- _SOURCE DATA_:
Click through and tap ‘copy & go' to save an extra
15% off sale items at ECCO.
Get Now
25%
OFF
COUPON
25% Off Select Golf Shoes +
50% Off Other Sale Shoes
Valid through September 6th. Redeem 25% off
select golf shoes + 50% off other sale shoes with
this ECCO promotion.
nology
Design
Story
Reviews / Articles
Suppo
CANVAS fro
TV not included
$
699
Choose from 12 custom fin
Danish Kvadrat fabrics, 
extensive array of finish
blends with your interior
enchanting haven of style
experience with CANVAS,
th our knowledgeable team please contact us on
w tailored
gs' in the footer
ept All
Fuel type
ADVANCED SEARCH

* * *

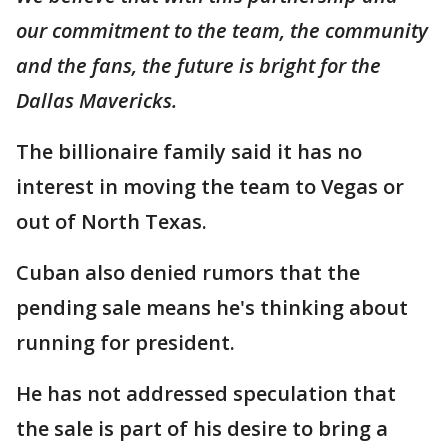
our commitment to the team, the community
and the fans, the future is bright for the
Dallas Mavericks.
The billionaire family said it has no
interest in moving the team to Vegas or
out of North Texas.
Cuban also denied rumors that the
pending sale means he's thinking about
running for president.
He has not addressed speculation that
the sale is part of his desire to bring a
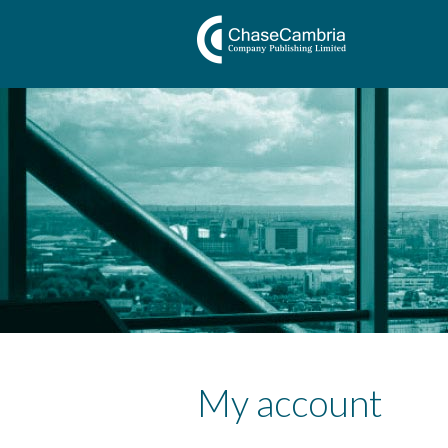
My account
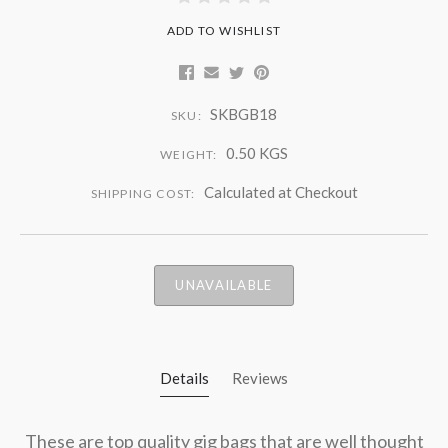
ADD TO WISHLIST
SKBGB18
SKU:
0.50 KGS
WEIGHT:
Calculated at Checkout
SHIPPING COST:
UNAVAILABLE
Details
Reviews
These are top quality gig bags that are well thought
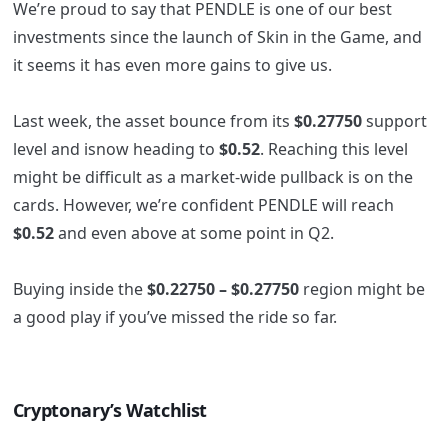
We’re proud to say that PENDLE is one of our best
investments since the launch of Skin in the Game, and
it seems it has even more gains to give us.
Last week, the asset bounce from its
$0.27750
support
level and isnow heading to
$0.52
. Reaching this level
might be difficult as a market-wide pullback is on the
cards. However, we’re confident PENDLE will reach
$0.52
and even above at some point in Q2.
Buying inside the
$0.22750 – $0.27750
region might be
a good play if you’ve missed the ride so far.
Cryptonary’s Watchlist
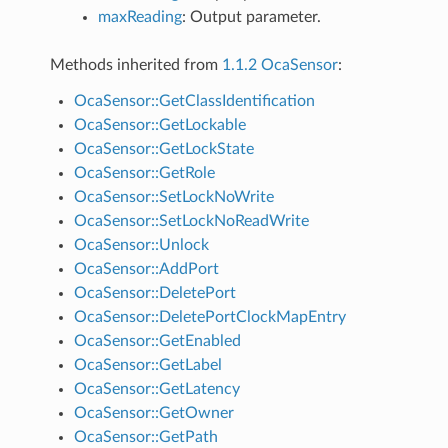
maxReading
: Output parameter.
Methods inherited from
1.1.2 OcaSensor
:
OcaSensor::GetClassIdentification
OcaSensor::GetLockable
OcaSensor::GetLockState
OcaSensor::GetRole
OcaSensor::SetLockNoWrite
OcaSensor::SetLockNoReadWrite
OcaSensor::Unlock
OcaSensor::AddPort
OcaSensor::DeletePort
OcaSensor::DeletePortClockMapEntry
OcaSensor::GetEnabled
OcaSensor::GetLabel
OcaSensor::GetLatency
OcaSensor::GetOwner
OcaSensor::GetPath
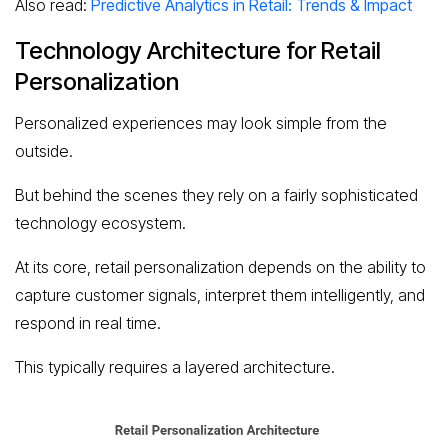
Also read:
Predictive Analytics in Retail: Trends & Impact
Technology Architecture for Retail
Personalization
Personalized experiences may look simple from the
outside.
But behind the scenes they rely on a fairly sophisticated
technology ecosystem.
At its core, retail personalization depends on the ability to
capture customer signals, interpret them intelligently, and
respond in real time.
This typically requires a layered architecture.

---

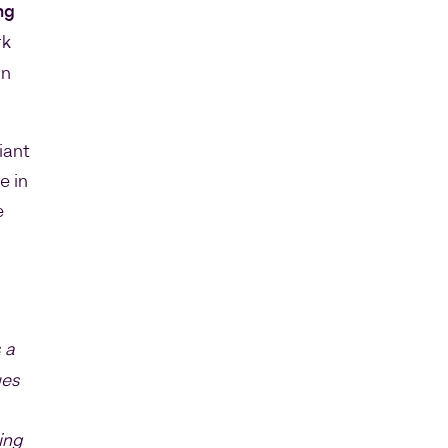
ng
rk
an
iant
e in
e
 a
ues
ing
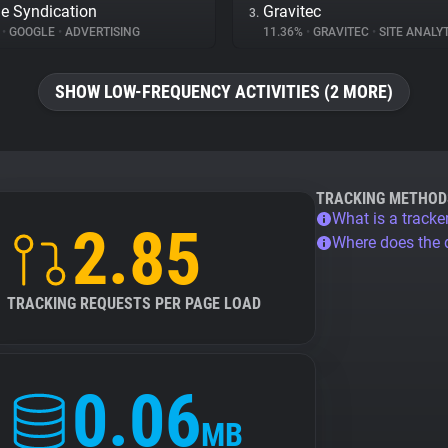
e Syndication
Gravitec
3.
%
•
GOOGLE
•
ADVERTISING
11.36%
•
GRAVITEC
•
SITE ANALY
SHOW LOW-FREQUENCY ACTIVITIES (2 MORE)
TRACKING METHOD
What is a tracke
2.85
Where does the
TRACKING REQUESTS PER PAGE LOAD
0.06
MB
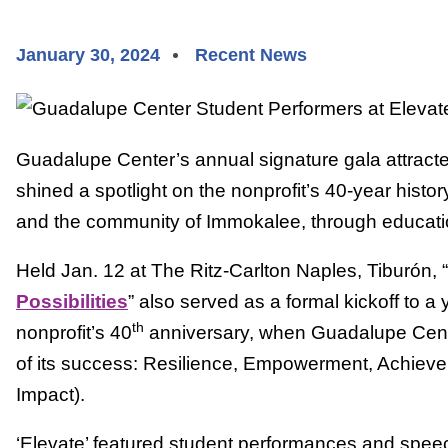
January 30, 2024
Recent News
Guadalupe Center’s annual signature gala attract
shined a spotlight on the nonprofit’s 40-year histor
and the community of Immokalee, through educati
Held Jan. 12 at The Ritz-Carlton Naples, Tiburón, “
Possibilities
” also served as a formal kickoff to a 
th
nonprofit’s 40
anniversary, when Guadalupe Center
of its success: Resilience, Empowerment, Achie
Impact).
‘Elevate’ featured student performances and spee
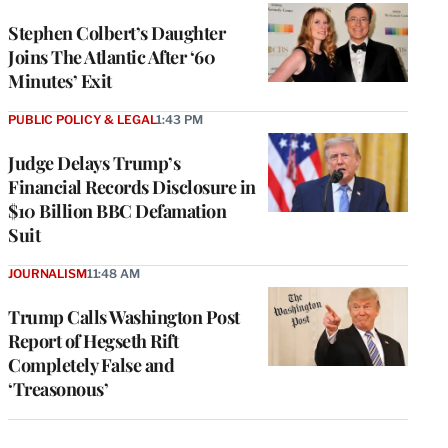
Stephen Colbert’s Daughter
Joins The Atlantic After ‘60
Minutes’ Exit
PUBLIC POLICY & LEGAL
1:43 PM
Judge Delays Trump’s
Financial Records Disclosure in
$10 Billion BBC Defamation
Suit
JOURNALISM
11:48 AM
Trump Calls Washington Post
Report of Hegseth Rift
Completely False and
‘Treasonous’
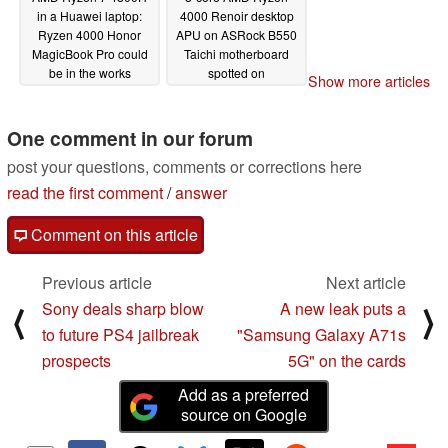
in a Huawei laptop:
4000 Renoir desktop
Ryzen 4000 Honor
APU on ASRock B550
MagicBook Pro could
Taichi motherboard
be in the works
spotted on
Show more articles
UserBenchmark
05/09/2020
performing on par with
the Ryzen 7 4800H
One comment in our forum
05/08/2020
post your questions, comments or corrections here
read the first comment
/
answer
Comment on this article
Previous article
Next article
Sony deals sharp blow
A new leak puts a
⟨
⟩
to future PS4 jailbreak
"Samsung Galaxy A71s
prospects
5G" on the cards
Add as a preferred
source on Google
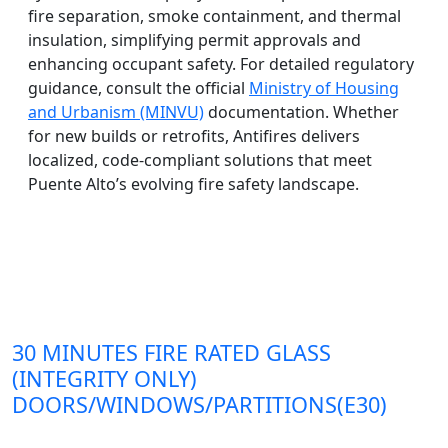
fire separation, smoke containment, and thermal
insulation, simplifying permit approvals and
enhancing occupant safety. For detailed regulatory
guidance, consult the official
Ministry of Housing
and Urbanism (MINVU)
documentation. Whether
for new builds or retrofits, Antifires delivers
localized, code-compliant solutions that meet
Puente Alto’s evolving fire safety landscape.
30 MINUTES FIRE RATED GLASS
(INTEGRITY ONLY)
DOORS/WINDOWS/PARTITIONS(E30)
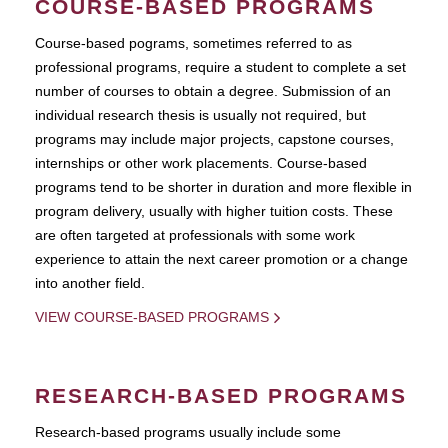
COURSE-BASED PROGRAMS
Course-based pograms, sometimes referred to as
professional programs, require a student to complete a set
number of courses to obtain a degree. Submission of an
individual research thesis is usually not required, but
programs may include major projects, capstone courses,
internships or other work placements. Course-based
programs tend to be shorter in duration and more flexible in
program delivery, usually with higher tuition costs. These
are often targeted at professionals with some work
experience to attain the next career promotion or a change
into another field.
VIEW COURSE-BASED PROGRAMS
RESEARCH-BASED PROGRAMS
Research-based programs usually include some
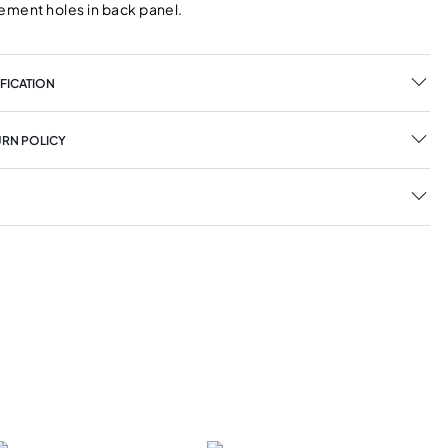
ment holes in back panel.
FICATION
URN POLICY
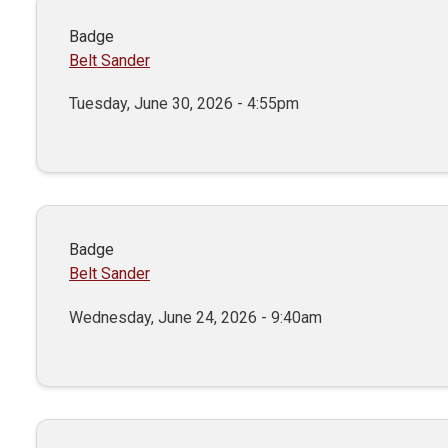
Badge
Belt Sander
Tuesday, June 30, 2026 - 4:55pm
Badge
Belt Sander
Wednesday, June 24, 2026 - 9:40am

- _EXERCISE DESCRIPTION_:
Copy the entries above exactly, but only the stretch from the line containing "guidance, consult the official" through the line containing "Wednesday, June 24, 2026 - 9:40am". Keep both end lines; drop the pictures.

- _OUTPUT OF THE EXERCISE_:
guidance, consult the official
Ministry of Housing
and Urbanism (MINVU)
documentation. Whether
for new builds or retrofits, Antifires delivers
localized, code-compliant solutions that meet
Puente Alto’s evolving fire safety landscape.
30 MINUTES FIRE RATED GLASS
(INTEGRITY ONLY)
DOORS/WINDOWS/PARTITIONS(E30)
COURSE-BASED PROGRAMS
Course-based pograms, sometimes referred to as
professional programs, require a student to complete a set
number of courses to obtain a degree. Submission of an
individual research thesis is usually not required, but
programs may include major projects, capstone courses,
internships or other work placements. Course-based
programs tend to be shorter in duration and more flexible in
program delivery, usually with higher tuition costs. These
are often targeted at professionals with some work
experience to attain the next career promotion or a change
into another field.
VIEW COURSE-BASED PROGRAMS
RESEARCH-BASED PROGRAMS
Research-based programs usually include some
ment holes in back panel.
FICATION
URN POLICY
Badge
Belt Sander
Tuesday, June 30, 2026 - 4:55pm
Badge
Belt Sander
Wednesday, June 24, 2026 - 9:40am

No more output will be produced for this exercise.